Elternsprechtag für mich und meine Frau: Die armen Lehrer
Meine Tochter Hatice ist in der Schule auf die schiefe Bahn geraten. Jetzt mache ich mir Sorgen. Zumal bei dem großen Deutschenanteil in der Klasse.
E ndlich! Die Schulferien sind vorbei, meine kleine Tochter Hatice muss zur Schule und wir haben wenigstens den halben Tag Ruhe zu Hause. Sollen sich doch jetzt die Lehrer mit dem kleinen Teufel rumärgern! Wozu bezahle ich denn so viel Steuern?

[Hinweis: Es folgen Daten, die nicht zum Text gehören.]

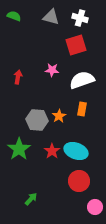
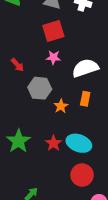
red square: (76, 45) -> (53, 31), moved
red arrow: (18, 77) -> (17, 65), turned 128
gray hexagon: (37, 120) -> (40, 88), moved

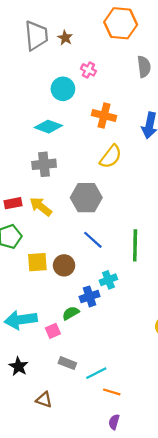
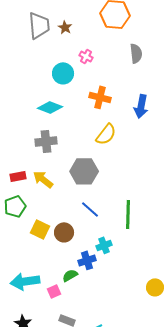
yellow square: (37, 262) -> (40, 229), turned 30

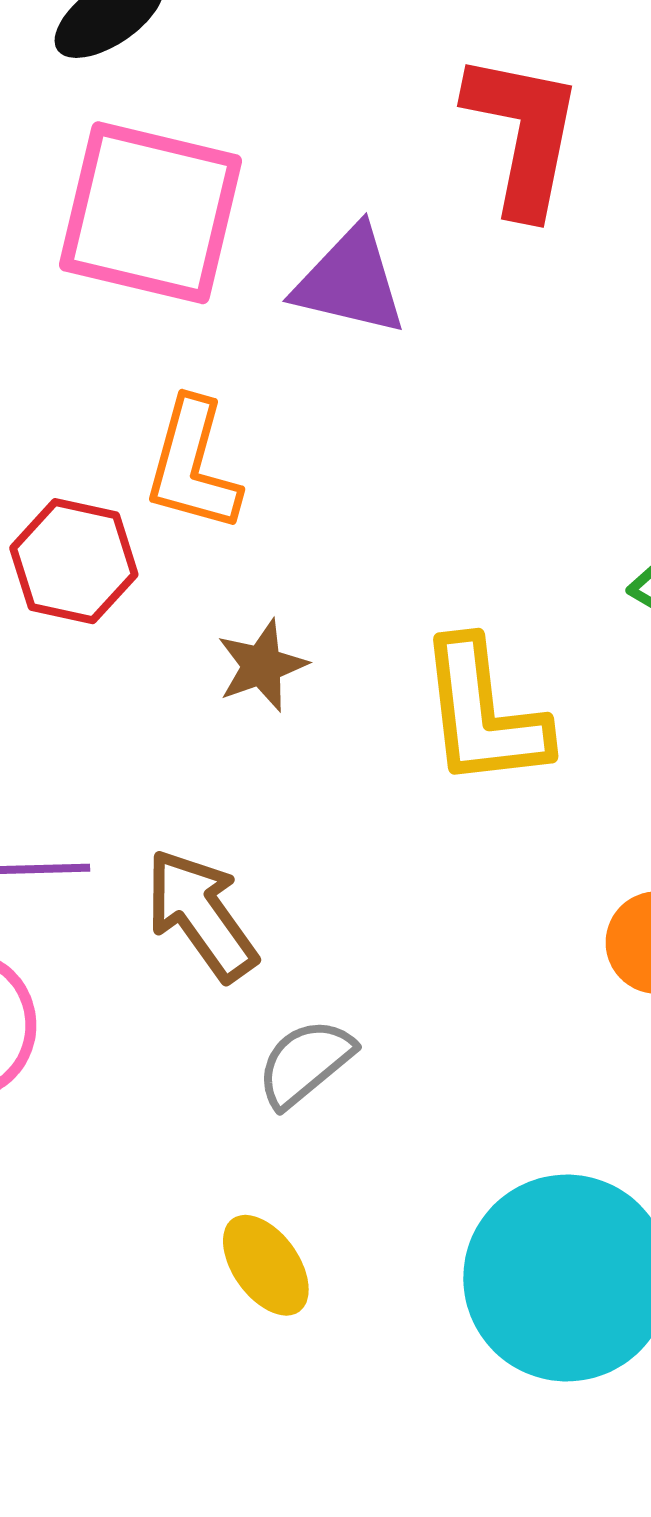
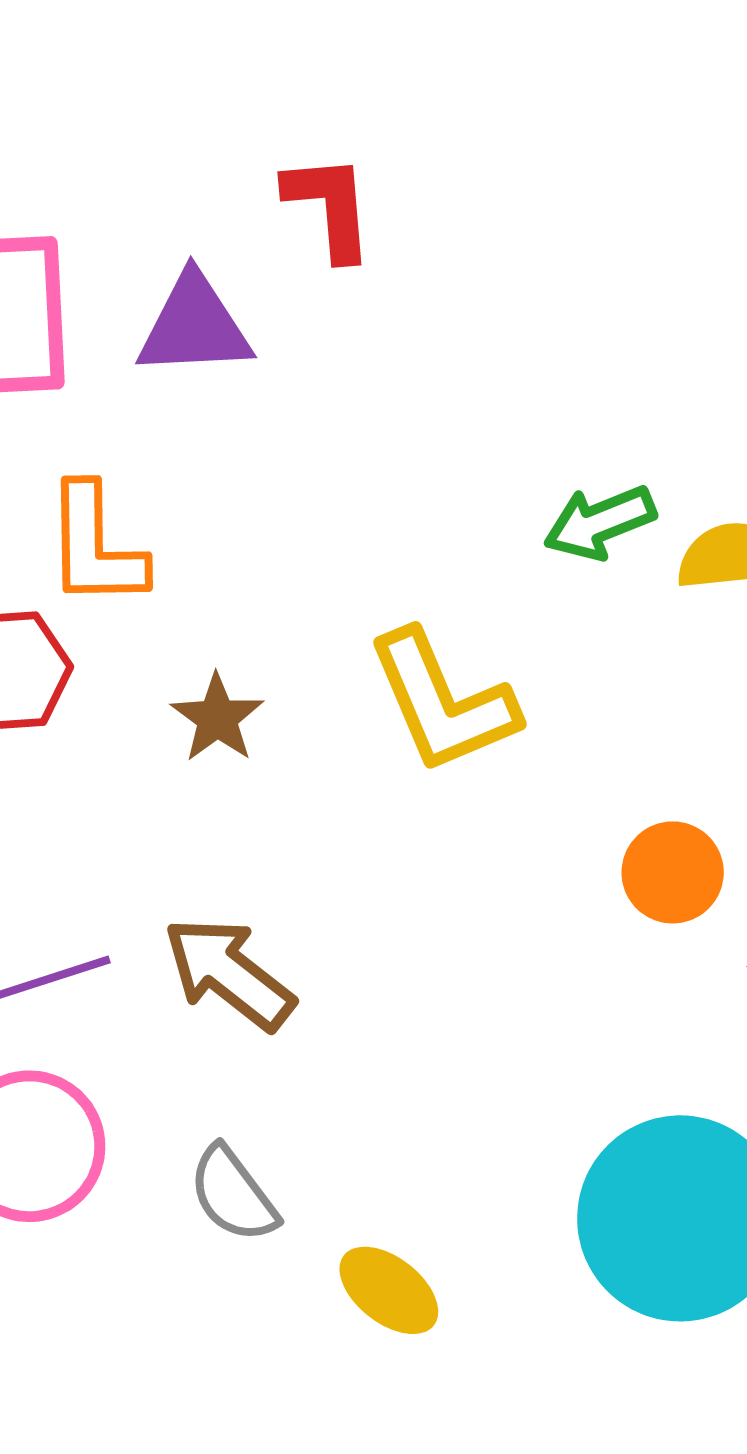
red L-shape: (523, 134) -> (329, 207), moved, size x0.7
gray semicircle: (305, 1063) -> (233, 1194), moved, turned -71

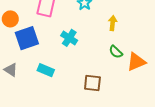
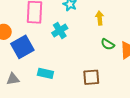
cyan cross: (69, 38) -> (60, 31), moved, turned 35
gray triangle: (11, 70) -> (13, 79), turned -32

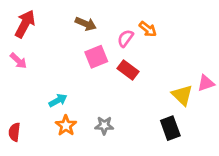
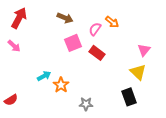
pink triangle: (206, 83) -> (144, 50), moved, turned -32
orange star: (66, 125) -> (61, 85), moved
gray star: (104, 125) -> (86, 104), moved
red semicircle: (14, 132) -> (11, 100), turned -128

„Oh, du arme Hatice, jetzt musst du noch mindestens 20 Jahre lang zur Schule und den ganzen Tag Mathematik lernen“, stöhnt ihr linksradikaler Bruder, der ewige Student Mehmet. „Schau mich an, ich habe auch so klein anfangen wie du, und ich muss heute leider immer noch dahin.“
„Papa, stimmt das, was Mehmet gesagt hat?“, fragt Hatice mit entsetzten Augen. „Das sag ich euch gleich, wenn ich dort ständig rechnen muss, dann trete ich aus dem Verein sofort wieder aus!“
Hatice geht gerade mal eine Woche zur Schule, schon hat ihre Lehrerin Frau Ingeborg Lehrknecht-Ziegenbart nur für mich und meine Frau einen Elternsprechtag organisiert.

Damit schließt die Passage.